It's a long way to Tipperary - so said the marching song, sung by British regiments across the muddy fields of the First World War. The song's writer, Jack Judge, had never been there, but his grandparents had, and that was apparently enough. Tipperary has that quality. People who left it generations ago still carry the name. Inside Ireland, this is the Premier County, the only place in the country to have won an All-Ireland title in every decade since the 1880s. It is also Ireland's largest inland county, the only one with no coastline, and it borders eight others - more than any county on the island.

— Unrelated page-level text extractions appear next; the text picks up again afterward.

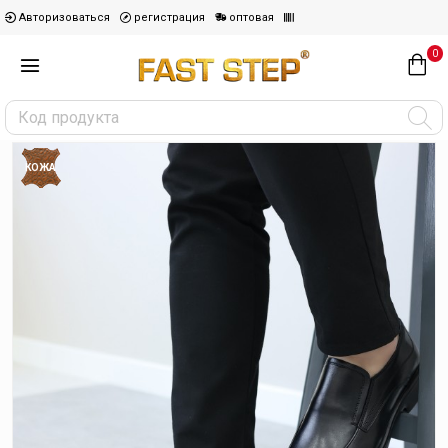
Авторизоваться
регистрация
оптовая
0
КОЖА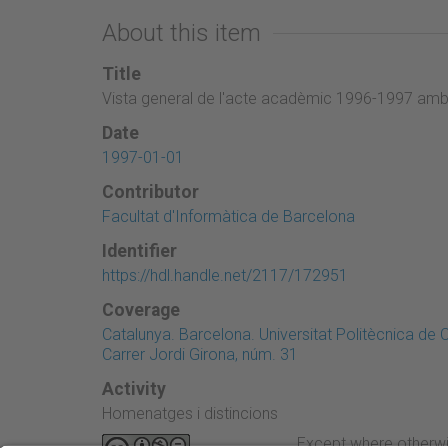
About this item
Title
Vista general de l'acte acadèmic 1996-1997 amb la
Date
1997-01-01
Contributor
Facultat d'Informàtica de Barcelona
Identifier
https://hdl.handle.net/2117/172951
Coverage
Catalunya. Barcelona. Universitat Politècnica de
Carrer Jordi Girona, núm. 31
Activity
Homenatges i distincions
Except where otherwi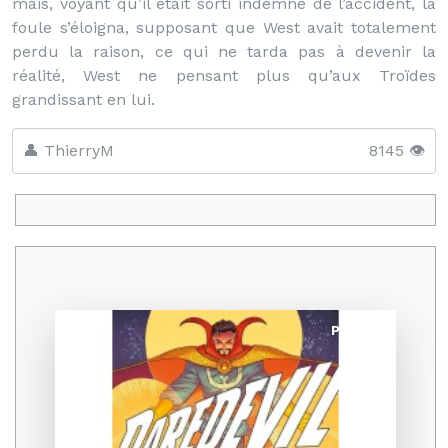
mais, voyant qu’il était sorti indemne de l’accident, la
foule s’éloigna, supposant que West avait totalement
perdu la raison, ce qui ne tarda pas à devenir la
réalité, West ne pensant plus qu’aux Troïdes
grandissant en lui.
👤 ThierryM
8145 👁️
Promo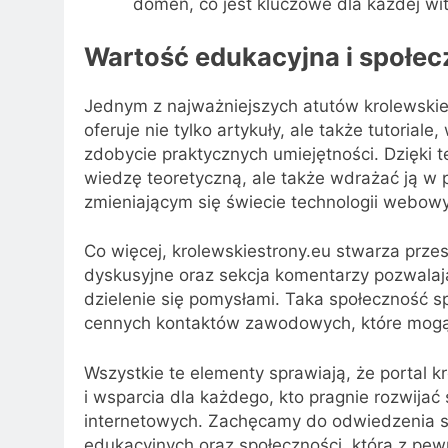
domen, co jest kluczowe dla każdej wit
Wartość edukacyjna i społec
Jednym z najważniejszych atutów krolewskies
oferuje nie tylko artykuły, ale także tutoriale
zdobycie praktycznych umiejętności. Dzięki 
wiedzę teoretyczną, ale także wdrażać ją w p
zmieniającym się świecie technologii webow
Co więcej, krolewskiestrony.eu stwarza prze
dyskusyjne oraz sekcja komentarzy pozwala
dzielenie się pomysłami. Taka społeczność sp
cennych kontaktów zawodowych, które mogą
Wszystkie te elementy sprawiają, że portal 
i wsparcia dla każdego, kto pragnie rozwijać
internetowych. Zachęcamy do odwiedzenia ser
edukacyjnych oraz społeczności, która z pe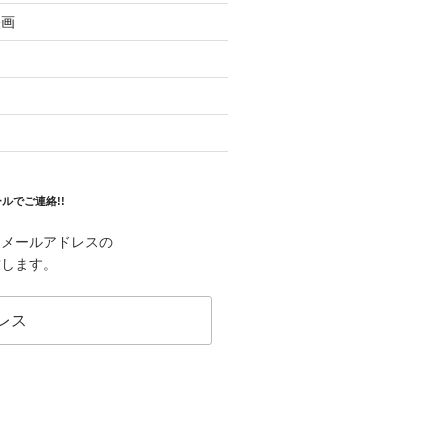
映画
ルでご連絡!!
はメールアドレスの
致します。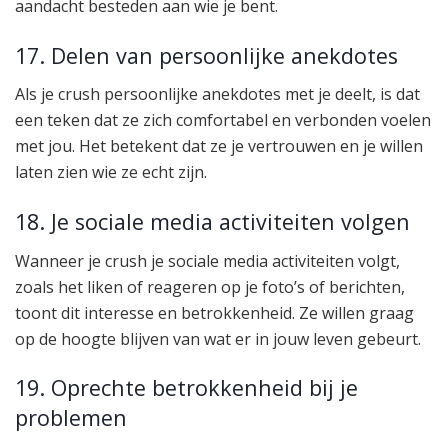
aandacht besteden aan wie je bent.
17. Delen van persoonlijke anekdotes
Als je crush persoonlijke anekdotes met je deelt, is dat
een teken dat ze zich comfortabel en verbonden voelen
met jou. Het betekent dat ze je vertrouwen en je willen
laten zien wie ze echt zijn.
18. Je sociale media activiteiten volgen
Wanneer je crush je sociale media activiteiten volgt,
zoals het liken of reageren op je foto’s of berichten,
toont dit interesse en betrokkenheid. Ze willen graag
op de hoogte blijven van wat er in jouw leven gebeurt.
19. Oprechte betrokkenheid bij je
problemen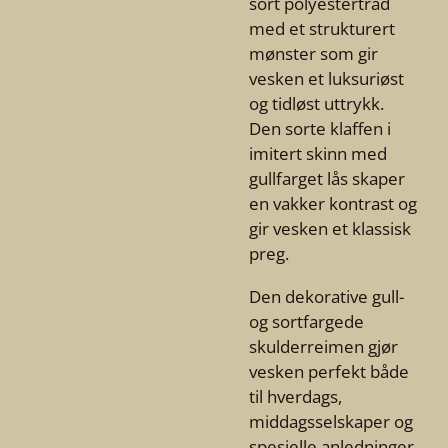
sort polyestertråd
med et strukturert
mønster som gir
vesken et luksuriøst
og tidløst uttrykk.
Den sorte klaffen i
imitert skinn med
gullfarget lås skaper
en vakker kontrast og
gir vesken et klassisk
preg.
Den dekorative gull-
og sortfargede
skulderreimen gjør
vesken perfekt både
til hverdags,
middagsselskaper og
spesielle anledninger.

Tipperary occupies the centre of Munster, in the great central plain of Ireland, but the landscape is not as flat as that description suggests. The Galtee, Knockmealdown, Silvermine, and Arra ranges break the horizon in different quarters. Galtymore, the highest peak in the county, rises to 917 metres on the southern border, and from its summit the Glen of Aherlow opens westward like a long green corridor. Most of Tipperary drains into the River Suir, which rises at the Devil's Bit in the north and runs south-east toward Waterford. The northwest border follows the River Shannon. In the middle of it all lies the Golden Vale, a stretch of limestone-fed pasture that overflows into Limerick and Cork - and that is, by a comfortable margin, some of the richest farmland in Ireland.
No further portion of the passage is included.